Data for the task: Begin

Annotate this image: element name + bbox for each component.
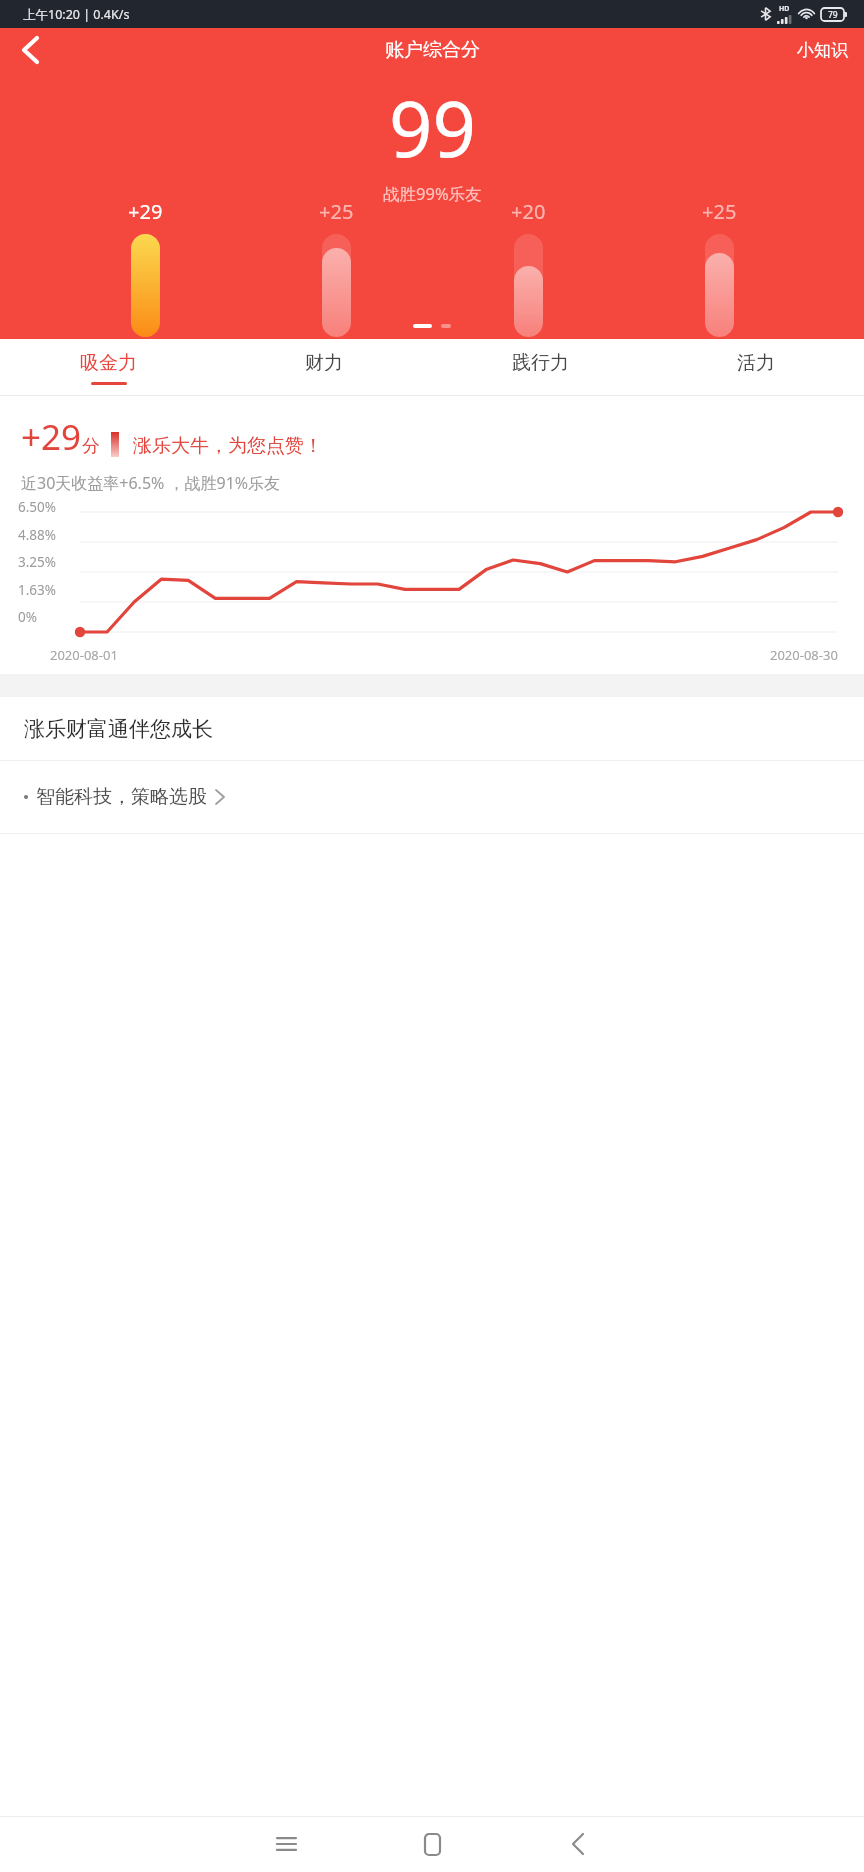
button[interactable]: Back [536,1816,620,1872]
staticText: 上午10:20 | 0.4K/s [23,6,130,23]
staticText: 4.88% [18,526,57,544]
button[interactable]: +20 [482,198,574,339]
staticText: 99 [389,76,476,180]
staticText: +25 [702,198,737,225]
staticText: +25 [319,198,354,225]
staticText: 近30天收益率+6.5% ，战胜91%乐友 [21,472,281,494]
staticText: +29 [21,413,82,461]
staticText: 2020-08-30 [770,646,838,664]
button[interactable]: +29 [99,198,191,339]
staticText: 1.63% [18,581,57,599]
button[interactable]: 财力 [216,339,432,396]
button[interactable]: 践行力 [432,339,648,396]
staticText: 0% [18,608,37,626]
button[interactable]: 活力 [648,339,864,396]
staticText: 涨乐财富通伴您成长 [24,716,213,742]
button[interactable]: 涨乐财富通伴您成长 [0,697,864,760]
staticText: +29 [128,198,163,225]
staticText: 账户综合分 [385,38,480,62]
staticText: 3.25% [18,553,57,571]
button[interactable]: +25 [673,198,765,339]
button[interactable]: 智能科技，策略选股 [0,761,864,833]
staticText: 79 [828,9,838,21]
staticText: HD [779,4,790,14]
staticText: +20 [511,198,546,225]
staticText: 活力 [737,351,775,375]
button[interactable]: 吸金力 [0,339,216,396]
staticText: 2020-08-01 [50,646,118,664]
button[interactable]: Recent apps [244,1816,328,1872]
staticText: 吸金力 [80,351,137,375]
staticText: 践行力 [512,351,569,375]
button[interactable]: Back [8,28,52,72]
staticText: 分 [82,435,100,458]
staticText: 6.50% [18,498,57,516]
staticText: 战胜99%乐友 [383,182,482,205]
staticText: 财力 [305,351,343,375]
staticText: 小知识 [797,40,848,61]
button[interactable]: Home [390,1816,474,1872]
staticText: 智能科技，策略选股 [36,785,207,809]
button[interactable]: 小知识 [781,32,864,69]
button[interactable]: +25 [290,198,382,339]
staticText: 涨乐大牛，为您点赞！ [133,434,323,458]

Data for the task: End
Data for the task: Begin

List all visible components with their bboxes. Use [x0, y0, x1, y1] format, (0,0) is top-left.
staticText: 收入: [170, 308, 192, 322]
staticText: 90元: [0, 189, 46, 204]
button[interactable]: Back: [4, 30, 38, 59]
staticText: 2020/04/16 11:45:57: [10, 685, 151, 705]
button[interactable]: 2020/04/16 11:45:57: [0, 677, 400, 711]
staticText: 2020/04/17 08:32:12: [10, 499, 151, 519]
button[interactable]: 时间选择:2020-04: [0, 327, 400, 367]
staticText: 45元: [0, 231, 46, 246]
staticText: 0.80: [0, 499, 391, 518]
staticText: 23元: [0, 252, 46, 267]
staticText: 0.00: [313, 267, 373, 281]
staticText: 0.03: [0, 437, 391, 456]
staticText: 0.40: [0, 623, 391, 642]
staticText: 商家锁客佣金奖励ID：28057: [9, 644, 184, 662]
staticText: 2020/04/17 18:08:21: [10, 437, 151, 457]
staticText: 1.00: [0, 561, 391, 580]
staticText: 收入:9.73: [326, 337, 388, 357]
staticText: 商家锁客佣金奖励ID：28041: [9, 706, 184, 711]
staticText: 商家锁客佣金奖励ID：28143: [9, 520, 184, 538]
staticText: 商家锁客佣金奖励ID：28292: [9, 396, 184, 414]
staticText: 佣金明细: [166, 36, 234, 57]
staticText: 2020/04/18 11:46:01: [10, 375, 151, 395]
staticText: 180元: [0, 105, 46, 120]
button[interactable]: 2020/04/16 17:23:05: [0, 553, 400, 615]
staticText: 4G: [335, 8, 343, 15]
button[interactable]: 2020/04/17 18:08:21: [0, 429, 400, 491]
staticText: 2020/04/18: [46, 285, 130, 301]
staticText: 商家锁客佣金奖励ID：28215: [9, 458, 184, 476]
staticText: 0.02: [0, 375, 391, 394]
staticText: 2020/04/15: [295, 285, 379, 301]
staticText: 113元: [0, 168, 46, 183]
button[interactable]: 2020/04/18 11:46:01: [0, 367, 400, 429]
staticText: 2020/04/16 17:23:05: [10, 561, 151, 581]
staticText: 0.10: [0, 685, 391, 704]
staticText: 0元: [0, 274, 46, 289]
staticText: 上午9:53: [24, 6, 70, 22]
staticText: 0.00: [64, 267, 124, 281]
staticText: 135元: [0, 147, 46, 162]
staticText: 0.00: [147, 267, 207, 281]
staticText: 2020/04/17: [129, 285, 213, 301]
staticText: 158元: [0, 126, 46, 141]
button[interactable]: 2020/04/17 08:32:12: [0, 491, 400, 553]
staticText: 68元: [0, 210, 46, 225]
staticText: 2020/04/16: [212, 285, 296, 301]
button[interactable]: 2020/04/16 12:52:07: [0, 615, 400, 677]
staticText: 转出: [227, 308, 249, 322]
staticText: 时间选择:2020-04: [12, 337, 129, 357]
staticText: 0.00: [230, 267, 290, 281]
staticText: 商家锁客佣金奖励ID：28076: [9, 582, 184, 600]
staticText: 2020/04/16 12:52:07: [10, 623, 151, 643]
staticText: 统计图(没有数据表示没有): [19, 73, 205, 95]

Data for the task: End

▶ [Problem to solve]: Would you report every line of the entries above containing the word "Back"?

▶ [Final answer]:
button[interactable]: Back [536,1816,620,1872]
button[interactable]: Back [8,28,52,72]
button[interactable]: Back: [4, 30, 38, 59]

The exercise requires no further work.